Literature as cultural ecology: a cultural ecological study on Emerson and Whitman

This article is intended to find out how a cultural ecological reading is possible for the selected poems of Emerson and Whitman who are considered as the leading figures of the nineteenth century American Renaissance, the artistic spirit which has flourished between the 1830s-1860s in the wake of the Romantic movement. Transcendentalism in America, as a projection of English Romanticism and Christian Unitarianism interprets the organic interaction in-between man, nature and God. Giving the earliest examples of Transcendentalist nature-writing, Emerson and Whitman are open for a cultural-ecological reading because cultural ecology as a new direction in ecocriticism, brings together ecology and aesthetics, nature and man, environment and literature, language and culture in other words human and non-human universes. As an inter-disciplinary theory developing in a dynamic way, cultural ecology, according to Zapf, “can be described as the interrelation of three major discursive functions such as the ‘culture-critical meta-discourse,’ ‘an imaginative counter-discourse,’ and a ‘reintegrative inter-discourse’” (2016: 96).

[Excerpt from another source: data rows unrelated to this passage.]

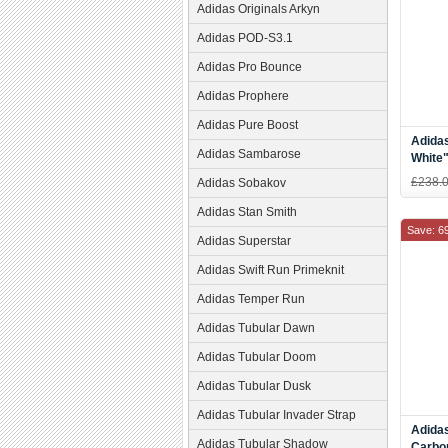
Adidas Originals Arkyn
Adidas POD-S3.1
Adidas Pro Bounce
Adidas Prophere
Adidas Pure Boost
Adidas
Adidas Sambarose
White
White
£238.
Adidas Sobakov
Adidas Stan Smith
Save: 6
Adidas Superstar
Adidas Swift Run Primeknit
Adidas Temper Run
Adidas Tubular Dawn
Adidas Tubular Doom
Adidas Tubular Dusk
Adidas Tubular Invader Strap
Adida
Adidas Tubular Shadow
Carbo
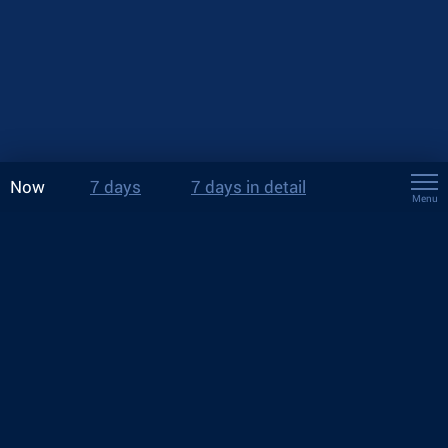
Now
7 days
7 days in detail
Menu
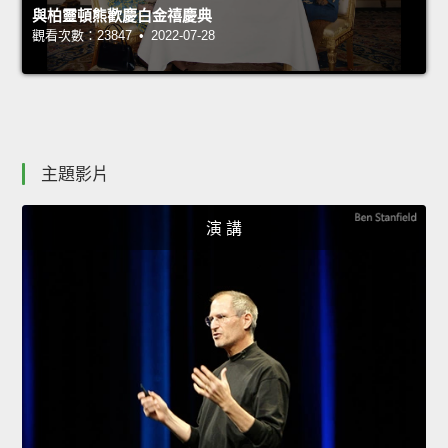
與柏靈頓熊歡慶白金禧慶典
觀看次數：23847 • 2022-07-28
主題影片
演 講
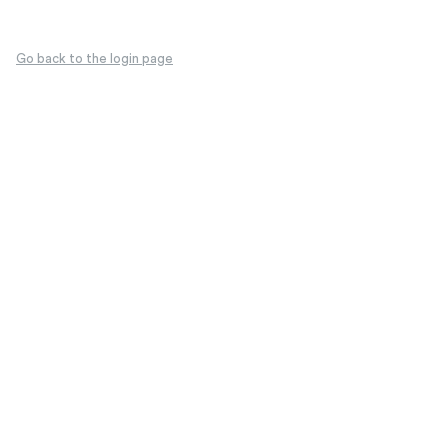
Go back to the login page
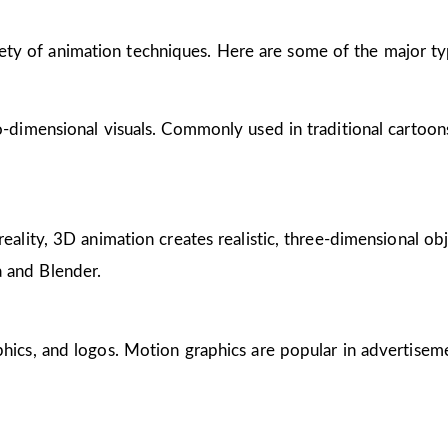
riety of animation techniques. Here are some of the major ty
wo-dimensional visuals. Commonly used in traditional cartoon
reality, 3D animation creates realistic, three-dimensional obj
 and Blender.
phics, and logos. Motion graphics are popular in advertisem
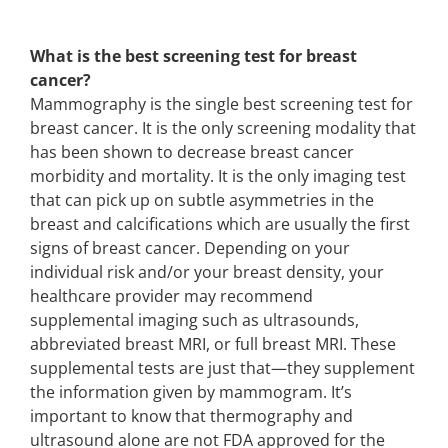
What is the best screening test for breast
cancer?
Mammography is the single best screening test for
breast cancer. It is the only screening modality that
has been shown to decrease breast cancer
morbidity and mortality. It is the only imaging test
that can pick up on subtle asymmetries in the
breast and calcifications which are usually the first
signs of breast cancer. Depending on your
individual risk and/or your breast density, your
healthcare provider may recommend
supplemental imaging such as ultrasounds,
abbreviated breast MRI, or full breast MRI. These
supplemental tests are just that—they supplement
the information given by mammogram. It’s
important to know that thermography and
ultrasound alone are not FDA approved for the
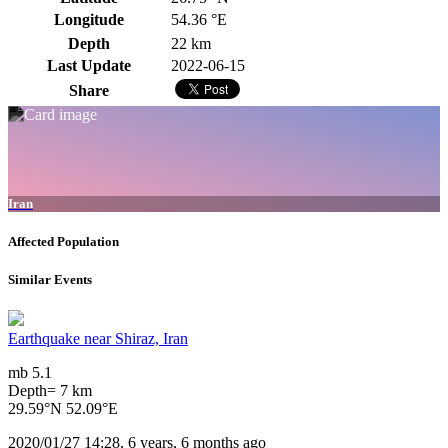
Longitude
54.36 °E
Depth
22 km
Last Update
2022-06-15
Share
Iran
Affected Population
Similar Events
Earthquake near Shiraz, Iran
mb 5.1
Depth= 7 km
29.59°N 52.09°E
2020/01/27 14:28, 6 years, 6 months ago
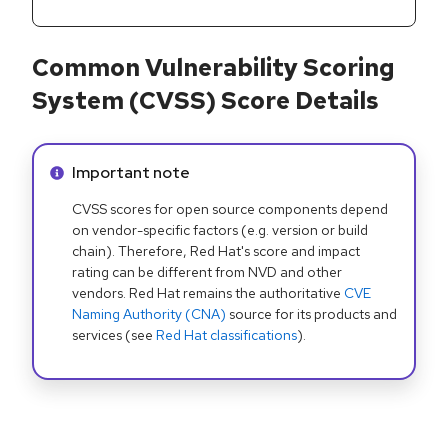
Common Vulnerability Scoring
System (CVSS) Score Details
Info alert:
Important note
CVSS scores for open source components depend
on vendor-specific factors (e.g. version or build
chain). Therefore, Red Hat's score and impact
rating can be different from NVD and other
vendors. Red Hat remains the authoritative
CVE
Naming Authority (CNA)
source for its products and
services (see
Red Hat classifications
).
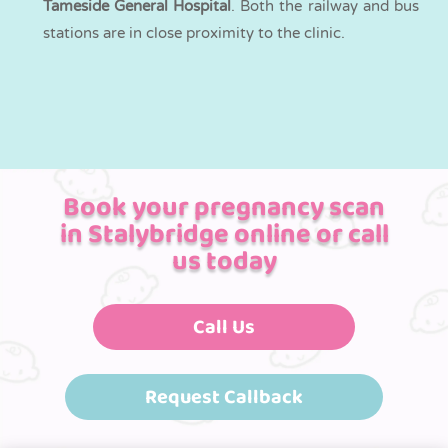
Tameside General Hospital
. Both the railway and bus
stations are in close proximity to the clinic.
Book your pregnancy scan
in Stalybridge online or call
us today
Call Us
Request Callback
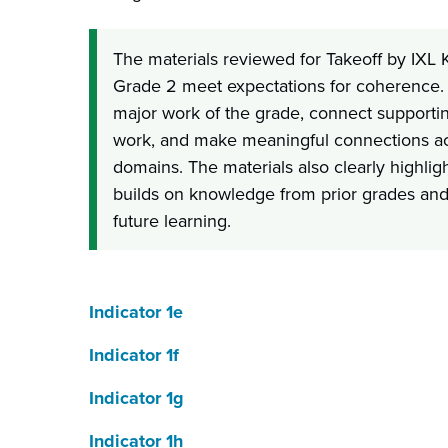
The materials reviewed for Takeoff by IXL
Grade 2 meet expectations for coherence. 
major work of the grade, connect supportin
work, and make meaningful connections ac
domains. The materials also clearly highli
builds on knowledge from prior grades and 
future learning.
Indicator 1e
Indicator 1f
Indicator 1g
Indicator 1h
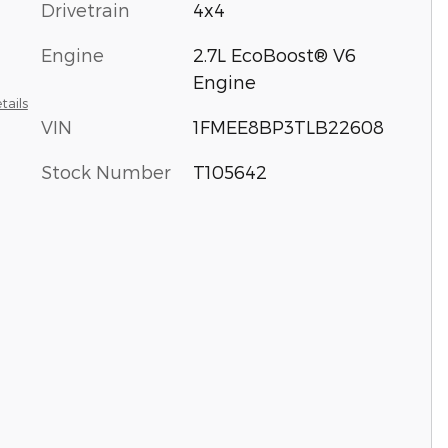
Drivetrain
4x4
Engine
2.7L EcoBoost® V6
Engine
tails
VIN
1FMEE8BP3TLB22608
Stock Number
T105642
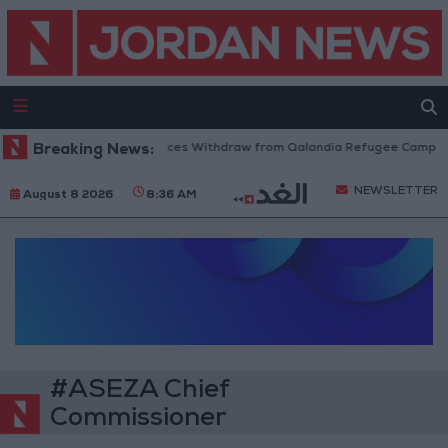
Breaking News:
Israeli Forces Withdraw from Qalandia Refugee Camp and
NEWSLETTER
August 8 2026
8:36 AM
#ASEZA Chief
Commissioner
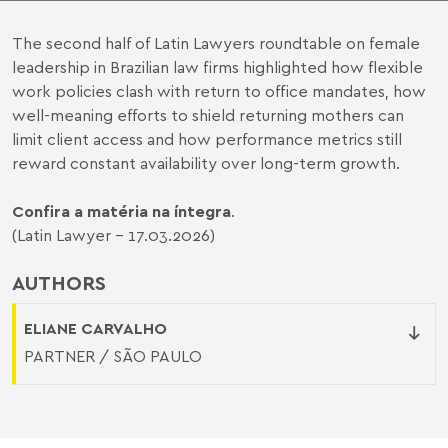
The second half of Latin Lawyers roundtable on female
leadership in Brazilian law firms highlighted how flexible
work policies clash with return to office mandates, how
well-meaning efforts to shield returning mothers can
limit client access and how performance metrics still
reward constant availability over long-term growth.
Confira a matéria na íntegra
.
(Latin Lawyer - 17.03.2026)
AUTHORS
ELIANE CARVALHO
PARTNER / SÃO PAULO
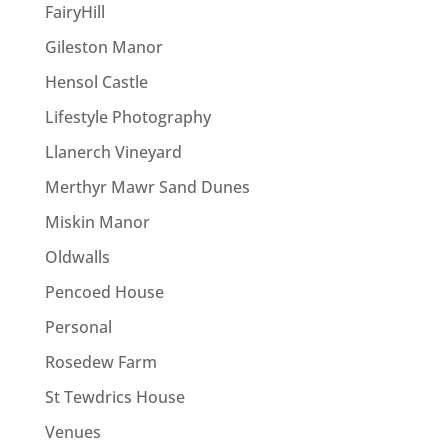
FairyHill
Gileston Manor
Hensol Castle
Lifestyle Photography
Llanerch Vineyard
Merthyr Mawr Sand Dunes
Miskin Manor
Oldwalls
Pencoed House
Personal
Rosedew Farm
St Tewdrics House
Venues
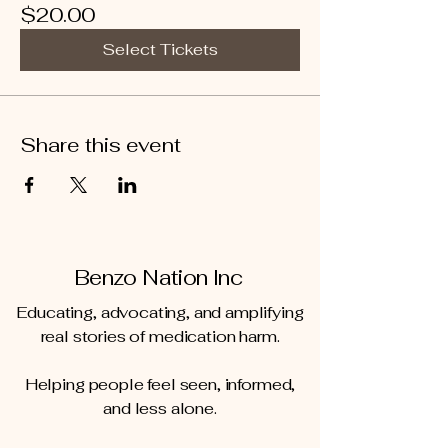
$20.00
Select Tickets
Share this event
Benzo Nation Inc
Educating, advocating, and amplifying
real stories of medication harm.
Helping people feel seen, informed,
and less alone.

In the first model, the artistic work is analyzed to reveal the workings of an oppressive ideological structure and dogmatic values of the society whereas the second one points out the representations of otherness and marginalization within a text and finally last one tries to exemplify the co-evolution of both models in searching for the “transformative role of literature” within “eco-semiotic” discourse. In that sense, this article intends to find out how the poetic examples of Emerson and Whitman fit into the triadic model of cultural ecology. The argument proceeds through the illustration of Zapf’s triadic model in Emerson’s “Hamatreya,” and Whitman’s “The Splendid, Silent Sun.